Do some tense circumstances bring out the worst in you?
If a colleague irritates you with a harsh e-mail message, do you shoot back with a fiery message that you later regret?
When confronted with a command to deliver a speech at short notice, do you cringe with fear and try everything to get out of it?
Responses can ruin relationships
These are typical responses that happen to many of us daily. Our reactions often determine the health of future relationships, our reputation and the results we achieve.
By snapping back at someone without “engaging your brain”, a healthy relationship can be destroyed and with it, future co-operation.
Avoiding the limelight when asked to showcase your public speaking skills will impede your growth and prospects for advancement.
So how can you suppress your emotions during times of tension?
How can you accept requests to speak in public, with confidence, especially at short notice?
The answer lies in the depths of your brain.
Brain anatomy influences reactions
Let’s take a look at how your brain anatomy influences stress-related reactions. Understanding this can help improve your self-control when placed on the spot.
The outer segment of your brain, the neo-cortex, performs logical functions such as planning and decision-making.
However, exposure to situations like conflict or fear can short-circuit the neo-cortex.
This happens when a small gland located deep in the inner limbic system (the emotional component of the brain) hijacks and overrides the neo-cortex.
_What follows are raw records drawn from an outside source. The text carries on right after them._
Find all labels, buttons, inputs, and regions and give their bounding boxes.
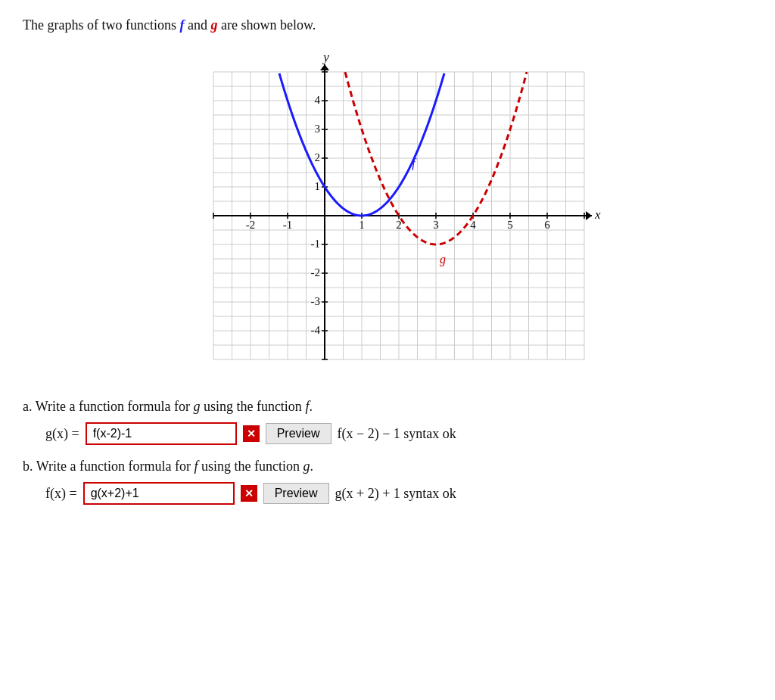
question-b-text3: . [310,459,313,474]
eq-label-a: g(x) = [45,426,79,442]
question-b-text2: using the function [198,459,303,474]
question-b: b. Write a function formula for f using … [23,459,752,505]
answer-input-b[interactable] [83,482,235,505]
preview-btn-a[interactable]: Preview [266,423,331,444]
answer-row-b: f(x) = ✕ Preview g(x + 2) + 1 syntax ok [45,482,752,505]
preview-result-b: g(x + 2) + 1 syntax ok [335,486,456,502]
graph-canvas [168,49,607,382]
question-a-text2: using the function [200,399,305,414]
eq-label-b: f(x) = [45,486,77,502]
question-a: a. Write a function formula for g using … [23,399,752,445]
intro-suffix: are shown below. [217,17,316,33]
question-a-text: Write a function formula for [36,399,194,414]
intro-middle: and [184,17,210,33]
question-b-text: Write a function formula for [36,459,195,474]
graph-container [23,49,752,382]
question-b-label: b. [23,459,33,474]
answer-input-a[interactable] [86,422,237,445]
clear-btn-a[interactable]: ✕ [243,425,260,442]
question-a-text3: . [309,399,313,414]
question-a-label: a. [23,399,33,414]
intro-text: The graphs of two functions f and g are … [23,15,752,36]
answer-row-a: g(x) = ✕ Preview f(x − 2) − 1 syntax ok [45,422,752,445]
intro-prefix: The graphs of two functions [23,17,179,33]
preview-result-a: f(x − 2) − 1 syntax ok [338,426,456,442]
clear-btn-b[interactable]: ✕ [241,485,257,502]
preview-btn-b[interactable]: Preview [263,483,329,504]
Known as the amygdala, this small almond-shaped gland triggers sudden fight (aggression), flight (fear) or freeze (panic) reactions.
If not controlled, these negative reactions can induce damaging responses that harm relationships with others.
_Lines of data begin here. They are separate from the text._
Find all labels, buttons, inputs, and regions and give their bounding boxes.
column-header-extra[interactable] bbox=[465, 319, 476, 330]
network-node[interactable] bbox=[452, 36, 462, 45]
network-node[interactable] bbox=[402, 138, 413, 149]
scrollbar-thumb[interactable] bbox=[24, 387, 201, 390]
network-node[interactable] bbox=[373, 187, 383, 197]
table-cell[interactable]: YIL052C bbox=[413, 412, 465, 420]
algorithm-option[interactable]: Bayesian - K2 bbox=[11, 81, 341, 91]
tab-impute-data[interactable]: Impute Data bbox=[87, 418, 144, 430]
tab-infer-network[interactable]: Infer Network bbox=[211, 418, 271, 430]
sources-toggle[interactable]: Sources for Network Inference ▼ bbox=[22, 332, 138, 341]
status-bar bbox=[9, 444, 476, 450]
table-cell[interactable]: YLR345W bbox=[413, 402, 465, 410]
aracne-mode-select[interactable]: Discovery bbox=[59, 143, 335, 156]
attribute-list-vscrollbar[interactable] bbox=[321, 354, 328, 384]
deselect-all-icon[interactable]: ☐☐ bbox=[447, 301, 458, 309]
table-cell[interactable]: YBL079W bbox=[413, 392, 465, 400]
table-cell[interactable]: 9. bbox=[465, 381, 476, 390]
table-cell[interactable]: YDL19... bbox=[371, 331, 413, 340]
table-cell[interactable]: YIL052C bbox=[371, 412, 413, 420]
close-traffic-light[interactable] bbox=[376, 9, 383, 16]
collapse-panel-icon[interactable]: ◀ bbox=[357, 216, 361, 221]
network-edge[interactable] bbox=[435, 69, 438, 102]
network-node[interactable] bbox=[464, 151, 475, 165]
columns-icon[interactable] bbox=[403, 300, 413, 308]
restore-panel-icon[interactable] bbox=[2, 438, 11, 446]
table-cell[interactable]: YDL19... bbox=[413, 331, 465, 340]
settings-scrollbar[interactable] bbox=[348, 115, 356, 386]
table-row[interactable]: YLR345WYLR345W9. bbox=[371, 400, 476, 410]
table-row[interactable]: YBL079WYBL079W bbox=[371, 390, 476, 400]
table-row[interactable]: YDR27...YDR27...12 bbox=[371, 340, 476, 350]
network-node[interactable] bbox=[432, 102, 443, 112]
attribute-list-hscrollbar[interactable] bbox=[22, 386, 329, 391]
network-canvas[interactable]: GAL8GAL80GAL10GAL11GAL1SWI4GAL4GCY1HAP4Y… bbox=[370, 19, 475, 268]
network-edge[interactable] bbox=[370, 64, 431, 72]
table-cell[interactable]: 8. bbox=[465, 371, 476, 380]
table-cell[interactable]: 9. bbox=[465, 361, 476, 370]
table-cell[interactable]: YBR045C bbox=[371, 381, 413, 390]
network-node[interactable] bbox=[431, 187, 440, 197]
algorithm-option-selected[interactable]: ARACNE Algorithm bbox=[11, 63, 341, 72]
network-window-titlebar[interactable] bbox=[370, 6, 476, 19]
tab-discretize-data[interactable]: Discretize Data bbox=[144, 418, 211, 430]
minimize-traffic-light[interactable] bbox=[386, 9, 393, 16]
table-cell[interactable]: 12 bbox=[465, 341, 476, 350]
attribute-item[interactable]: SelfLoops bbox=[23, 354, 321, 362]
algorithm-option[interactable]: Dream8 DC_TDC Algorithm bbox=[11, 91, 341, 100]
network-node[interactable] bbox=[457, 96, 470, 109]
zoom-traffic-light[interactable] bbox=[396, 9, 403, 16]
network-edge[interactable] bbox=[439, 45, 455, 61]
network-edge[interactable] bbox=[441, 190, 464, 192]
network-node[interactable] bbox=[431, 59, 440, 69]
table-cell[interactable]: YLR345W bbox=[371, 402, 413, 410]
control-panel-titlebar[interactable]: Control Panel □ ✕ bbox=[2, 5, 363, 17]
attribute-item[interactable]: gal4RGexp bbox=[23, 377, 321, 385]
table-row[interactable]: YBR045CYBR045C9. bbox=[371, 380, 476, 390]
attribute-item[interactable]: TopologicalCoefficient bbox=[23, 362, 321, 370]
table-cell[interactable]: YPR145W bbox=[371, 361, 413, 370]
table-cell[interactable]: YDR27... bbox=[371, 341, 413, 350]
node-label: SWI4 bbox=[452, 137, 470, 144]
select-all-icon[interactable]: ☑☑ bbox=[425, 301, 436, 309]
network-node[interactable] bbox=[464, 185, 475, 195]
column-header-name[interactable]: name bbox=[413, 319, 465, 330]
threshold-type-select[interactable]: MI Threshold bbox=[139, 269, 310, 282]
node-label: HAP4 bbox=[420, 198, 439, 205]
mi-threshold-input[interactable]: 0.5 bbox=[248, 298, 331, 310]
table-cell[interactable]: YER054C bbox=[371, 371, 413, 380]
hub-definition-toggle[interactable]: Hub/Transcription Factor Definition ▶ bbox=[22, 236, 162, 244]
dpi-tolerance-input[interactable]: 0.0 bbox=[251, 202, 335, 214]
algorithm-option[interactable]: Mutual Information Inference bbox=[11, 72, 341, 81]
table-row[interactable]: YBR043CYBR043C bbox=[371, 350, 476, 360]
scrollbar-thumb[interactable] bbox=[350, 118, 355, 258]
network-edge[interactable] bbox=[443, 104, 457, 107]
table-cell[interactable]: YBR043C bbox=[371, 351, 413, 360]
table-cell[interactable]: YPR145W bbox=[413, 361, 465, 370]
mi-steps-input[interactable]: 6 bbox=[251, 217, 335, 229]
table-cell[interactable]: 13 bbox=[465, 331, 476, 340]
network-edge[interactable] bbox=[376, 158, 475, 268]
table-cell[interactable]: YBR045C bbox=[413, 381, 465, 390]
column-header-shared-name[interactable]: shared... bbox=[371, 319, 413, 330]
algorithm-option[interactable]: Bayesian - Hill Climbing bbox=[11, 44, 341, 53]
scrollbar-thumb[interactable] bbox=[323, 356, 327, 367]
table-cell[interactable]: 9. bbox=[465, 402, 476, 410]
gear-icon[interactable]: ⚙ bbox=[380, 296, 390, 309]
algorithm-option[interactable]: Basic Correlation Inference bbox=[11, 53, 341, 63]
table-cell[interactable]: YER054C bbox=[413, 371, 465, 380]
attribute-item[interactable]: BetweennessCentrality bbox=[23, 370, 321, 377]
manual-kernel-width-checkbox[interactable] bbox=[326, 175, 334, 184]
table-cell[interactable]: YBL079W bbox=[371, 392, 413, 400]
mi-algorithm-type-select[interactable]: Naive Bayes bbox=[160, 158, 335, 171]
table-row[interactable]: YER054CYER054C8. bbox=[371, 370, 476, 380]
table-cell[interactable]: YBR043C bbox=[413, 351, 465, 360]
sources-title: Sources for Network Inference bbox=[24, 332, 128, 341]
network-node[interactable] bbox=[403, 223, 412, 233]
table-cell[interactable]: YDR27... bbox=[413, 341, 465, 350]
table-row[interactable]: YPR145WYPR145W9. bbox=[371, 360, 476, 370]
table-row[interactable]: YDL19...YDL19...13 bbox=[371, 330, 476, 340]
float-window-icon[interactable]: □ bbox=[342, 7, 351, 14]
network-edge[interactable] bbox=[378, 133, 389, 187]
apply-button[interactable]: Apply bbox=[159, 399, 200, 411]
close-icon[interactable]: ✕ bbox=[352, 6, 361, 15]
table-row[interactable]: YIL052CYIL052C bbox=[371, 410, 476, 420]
Clearly, an ability to communicate positively and professionally during times of duress is a valuable skill.
But very often, your amygdala prevents you from getting there.
What if you could delay or limit the impact of your amygdala so that your neo-cortex can function in its usual fashion?
There are two routes:
Take time to think before you respond, especially in the heat of the moment. Take a step back and formulate your response calmly. If replying by e-mail, avoid hitting the keyboard with a “machine gun” answer. Try sleeping on your response overnight.
Neutralise your amygdala by removing the fear source. Take public speaking: It’s ideal fodder for your amygdala. It’s the lack of knowledge and uncertainty that induces fear. Once you gain more speaking confidence through knowledge and competency, your fear will diminish.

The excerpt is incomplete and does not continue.